Quali sono le strategie del Parlamento Ue per superare le “sacche” di euroscetticismo e consolidare il processo di integrazione europea?
«Lo scetticismo è dovuto a due fattori determinanti. Il primo è relativo alla propaganda dei nemici dichiarati dell’Europa. Esterni ed interni, in una formidabile combinazione tra guerra ibrida delle autarchie e narrazione nazionalista dell’internazionale reazionaria. Il secondo è che questa propaganda trova spazio nella distanza tra ambizioni europeiste e concrete realizzazioni. Il Parlamento è impegnato su entrambi i fronti. È l’istituzione europea che nei momenti più delicati della vita dei cittadini del continente esprime le posizioni e le scelte più coraggiose e avanzate. È stato così durante la pandemia, è stato così nel sostegno all’Ucraina, è stato così nelle necessarie scelte orientate verso la sicurezza e la difesa. È così ad ogni tornante. La spiegazione è evidente: il mandato democratico che rappresenta. La democrazia rappresentativa, le elezioni dirette, l’espressione della volontà popolare non sono ferri vecchi. Sono la forza, la legittimità, il coraggio delle istituzioni».
Quali ritiene che siano le priorità per un riposizionamento competitivo continentale?

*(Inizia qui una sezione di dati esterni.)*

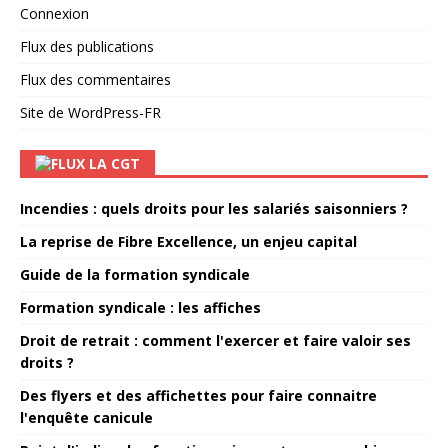
Connexion
Flux des publications
Flux des commentaires
Site de WordPress-FR
LA CGT
Incendies : quels droits pour les salariés saisonniers ?
La reprise de Fibre Excellence, un enjeu capital
Guide de la formation syndicale
Formation syndicale : les affiches
Droit de retrait : comment l'exercer et faire valoir ses
droits ?
Des flyers et des affichettes pour faire connaitre
l'enquête canicule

«Maggiore sicurezza, mercato unico più forte, regole più flessibili, equità nella crescita. È un cerchio che si può quadrare, sappiamo come farlo. Sappiamo quali sono le analisi giuste, le politiche necessarie, gli atti da svolgere. “Do something”, ha annotato Mario Draghi nel suo recente intervento al Parlamento. Non si riferiva alle scelte tecniche ma alla volontà politica di metterle in atto. Riprendo la prima domanda che mi ha rivolto, il punto di arrivo. È esattamente questo, fare qualcosa, fare quello che serve, il punto di arrivo. Uno dei principali mali del nostro tempo è nella frase “non si può fare”. Per poi accorgerci che, quando facciamo, lo facciamo bene e con pochi rivali nel mondo. In molti casi, nessun rivale. Si tratti di progresso tecnologico, di ricerca scientifica, di istruzione pubblica, di assistenza sanitaria, di democrazia. Siamo questo, dobbiamo decidere di continuare ad esserlo in un mondo maledettamente più grande, più rischioso e più competitivo».